■ **YOUR ASSIGNMENT**: Each entry should be duplicated exactly, with no line missing.

Records from a data source

□ □ □

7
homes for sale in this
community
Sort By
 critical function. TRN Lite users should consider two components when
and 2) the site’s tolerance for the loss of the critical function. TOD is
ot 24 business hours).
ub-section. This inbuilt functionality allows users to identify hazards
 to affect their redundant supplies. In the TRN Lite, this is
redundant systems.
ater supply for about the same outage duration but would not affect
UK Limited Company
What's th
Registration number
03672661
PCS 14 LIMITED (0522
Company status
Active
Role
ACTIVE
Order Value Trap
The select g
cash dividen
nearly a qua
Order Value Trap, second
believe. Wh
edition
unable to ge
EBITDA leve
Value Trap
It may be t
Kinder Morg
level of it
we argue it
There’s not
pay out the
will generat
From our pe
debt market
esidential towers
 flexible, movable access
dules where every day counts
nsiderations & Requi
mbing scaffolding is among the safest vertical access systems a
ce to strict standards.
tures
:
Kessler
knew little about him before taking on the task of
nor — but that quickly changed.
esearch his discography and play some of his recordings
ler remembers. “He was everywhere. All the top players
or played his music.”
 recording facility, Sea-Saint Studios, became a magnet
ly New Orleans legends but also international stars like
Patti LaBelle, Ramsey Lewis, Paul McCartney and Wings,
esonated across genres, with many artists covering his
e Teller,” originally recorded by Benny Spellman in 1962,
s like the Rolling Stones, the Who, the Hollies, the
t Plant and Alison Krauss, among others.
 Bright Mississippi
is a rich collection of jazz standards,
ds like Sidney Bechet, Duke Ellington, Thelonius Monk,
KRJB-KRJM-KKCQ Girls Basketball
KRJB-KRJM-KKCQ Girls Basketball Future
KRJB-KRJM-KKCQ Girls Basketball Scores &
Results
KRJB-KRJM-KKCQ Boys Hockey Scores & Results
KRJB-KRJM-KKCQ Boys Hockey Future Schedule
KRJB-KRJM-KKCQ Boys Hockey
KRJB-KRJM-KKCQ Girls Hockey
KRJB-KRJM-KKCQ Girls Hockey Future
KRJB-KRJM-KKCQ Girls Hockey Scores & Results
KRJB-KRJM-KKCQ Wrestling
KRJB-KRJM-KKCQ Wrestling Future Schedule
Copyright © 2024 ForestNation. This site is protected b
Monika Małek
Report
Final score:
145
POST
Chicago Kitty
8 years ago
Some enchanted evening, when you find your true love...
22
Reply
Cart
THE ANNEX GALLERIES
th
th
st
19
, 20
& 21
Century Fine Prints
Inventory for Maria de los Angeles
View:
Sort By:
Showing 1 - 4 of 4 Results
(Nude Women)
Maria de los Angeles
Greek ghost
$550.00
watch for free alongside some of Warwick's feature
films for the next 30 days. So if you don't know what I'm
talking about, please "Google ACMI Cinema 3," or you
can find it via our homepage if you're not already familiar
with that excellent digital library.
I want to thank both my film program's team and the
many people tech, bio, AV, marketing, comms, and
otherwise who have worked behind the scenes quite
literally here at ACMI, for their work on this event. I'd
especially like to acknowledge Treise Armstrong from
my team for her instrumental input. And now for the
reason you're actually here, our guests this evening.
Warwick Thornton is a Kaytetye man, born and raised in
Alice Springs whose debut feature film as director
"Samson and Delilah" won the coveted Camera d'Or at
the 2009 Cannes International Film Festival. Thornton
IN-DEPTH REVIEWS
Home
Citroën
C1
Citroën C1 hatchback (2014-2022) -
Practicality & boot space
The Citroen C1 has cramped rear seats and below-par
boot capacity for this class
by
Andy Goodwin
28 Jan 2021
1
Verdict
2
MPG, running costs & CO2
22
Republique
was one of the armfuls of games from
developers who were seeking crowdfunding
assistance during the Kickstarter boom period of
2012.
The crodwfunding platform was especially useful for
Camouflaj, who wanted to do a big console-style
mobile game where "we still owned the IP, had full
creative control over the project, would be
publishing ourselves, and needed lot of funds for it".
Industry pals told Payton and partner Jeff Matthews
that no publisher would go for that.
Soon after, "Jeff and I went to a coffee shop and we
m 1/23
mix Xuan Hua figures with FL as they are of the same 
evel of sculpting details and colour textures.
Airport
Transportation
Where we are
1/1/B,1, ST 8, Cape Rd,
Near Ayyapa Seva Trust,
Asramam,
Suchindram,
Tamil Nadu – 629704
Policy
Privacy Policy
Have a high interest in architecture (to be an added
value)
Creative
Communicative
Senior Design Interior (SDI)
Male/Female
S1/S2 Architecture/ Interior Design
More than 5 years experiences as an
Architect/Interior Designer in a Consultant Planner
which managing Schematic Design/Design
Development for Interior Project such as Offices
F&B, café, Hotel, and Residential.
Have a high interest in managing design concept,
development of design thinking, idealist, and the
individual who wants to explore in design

□ □ □

■ **RESULT BELOW**:
7
homes for sale in this
community
Sort By
 critical function. TRN Lite users should consider two components when
and 2) the site’s tolerance for the loss of the critical function. TOD is
ot 24 business hours).
ub-section. This inbuilt functionality allows users to identify hazards
 to affect their redundant supplies. In the TRN Lite, this is
redundant systems.
ater supply for about the same outage duration but would not affect
UK Limited Company
What's th
Registration number
03672661
PCS 14 LIMITED (0522
Company status
Active
Role
ACTIVE
Order Value Trap
The select g
cash dividen
nearly a qua
Order Value Trap, second
believe. Wh
edition
unable to ge
EBITDA leve
Value Trap
It may be t
Kinder Morg
level of it
we argue it
There’s not
pay out the
will generat
From our pe
debt market
esidential towers
 flexible, movable access
dules where every day counts
nsiderations & Requi
mbing scaffolding is among the safest vertical access systems a
ce to strict standards.
tures
:
Kessler
knew little about him before taking on the task of
nor — but that quickly changed.
esearch his discography and play some of his recordings
ler remembers. “He was everywhere. All the top players
or played his music.”
 recording facility, Sea-Saint Studios, became a magnet
ly New Orleans legends but also international stars like
Patti LaBelle, Ramsey Lewis, Paul McCartney and Wings,
esonated across genres, with many artists covering his
e Teller,” originally recorded by Benny Spellman in 1962,
s like the Rolling Stones, the Who, the Hollies, the
t Plant and Alison Krauss, among others.
 Bright Mississippi
is a rich collection of jazz standards,
ds like Sidney Bechet, Duke Ellington, Thelonius Monk,
KRJB-KRJM-KKCQ Girls Basketball
KRJB-KRJM-KKCQ Girls Basketball Future
KRJB-KRJM-KKCQ Girls Basketball Scores &
Results
KRJB-KRJM-KKCQ Boys Hockey Scores & Results
KRJB-KRJM-KKCQ Boys Hockey Future Schedule
KRJB-KRJM-KKCQ Boys Hockey
KRJB-KRJM-KKCQ Girls Hockey
KRJB-KRJM-KKCQ Girls Hockey Future
KRJB-KRJM-KKCQ Girls Hockey Scores & Results
KRJB-KRJM-KKCQ Wrestling
KRJB-KRJM-KKCQ Wrestling Future Schedule
Copyright © 2024 ForestNation. This site is protected b
Monika Małek
Report
Final score:
145
POST
Chicago Kitty
8 years ago
Some enchanted evening, when you find your true love...
22
Reply
Cart
THE ANNEX GALLERIES
th
th
st
19
, 20
& 21
Century Fine Prints
Inventory for Maria de los Angeles
View:
Sort By:
Showing 1 - 4 of 4 Results
(Nude Women)
Maria de los Angeles
Greek ghost
$550.00
watch for free alongside some of Warwick's feature
films for the next 30 days. So if you don't know what I'm
talking about, please "Google ACMI Cinema 3," or you
can find it via our homepage if you're not already familiar
with that excellent digital library.
I want to thank both my film program's team and the
many people tech, bio, AV, marketing, comms, and
otherwise who have worked behind the scenes quite
literally here at ACMI, for their work on this event. I'd
especially like to acknowledge Treise Armstrong from
my team for her instrumental input. And now for the
reason you're actually here, our guests this evening.
Warwick Thornton is a Kaytetye man, born and raised in
Alice Springs whose debut feature film as director
"Samson and Delilah" won the coveted Camera d'Or at
the 2009 Cannes International Film Festival. Thornton
IN-DEPTH REVIEWS
Home
Citroën
C1
Citroën C1 hatchback (2014-2022) -
Practicality & boot space
The Citroen C1 has cramped rear seats and below-par
boot capacity for this class
by
Andy Goodwin
28 Jan 2021
1
Verdict
2
MPG, running costs & CO2
22
Republique
was one of the armfuls of games from
developers who were seeking crowdfunding
assistance during the Kickstarter boom period of
2012.
The crodwfunding platform was especially useful for
Camouflaj, who wanted to do a big console-style
mobile game where "we still owned the IP, had full
creative control over the project, would be
publishing ourselves, and needed lot of funds for it".
Industry pals told Payton and partner Jeff Matthews
that no publisher would go for that.
Soon after, "Jeff and I went to a coffee shop and we
m 1/23
mix Xuan Hua figures with FL as they are of the same 
evel of sculpting details and colour textures.
Airport
Transportation
Where we are
1/1/B,1, ST 8, Cape Rd,
Near Ayyapa Seva Trust,
Asramam,
Suchindram,
Tamil Nadu – 629704
Policy
Privacy Policy
Have a high interest in architecture (to be an added
value)
Creative
Communicative
Senior Design Interior (SDI)
Male/Female
S1/S2 Architecture/ Interior Design
More than 5 years experiences as an
Architect/Interior Designer in a Consultant Planner
which managing Schematic Design/Design
Development for Interior Project such as Offices
F&B, café, Hotel, and Residential.
Have a high interest in managing design concept,
development of design thinking, idealist, and the
individual who wants to explore in design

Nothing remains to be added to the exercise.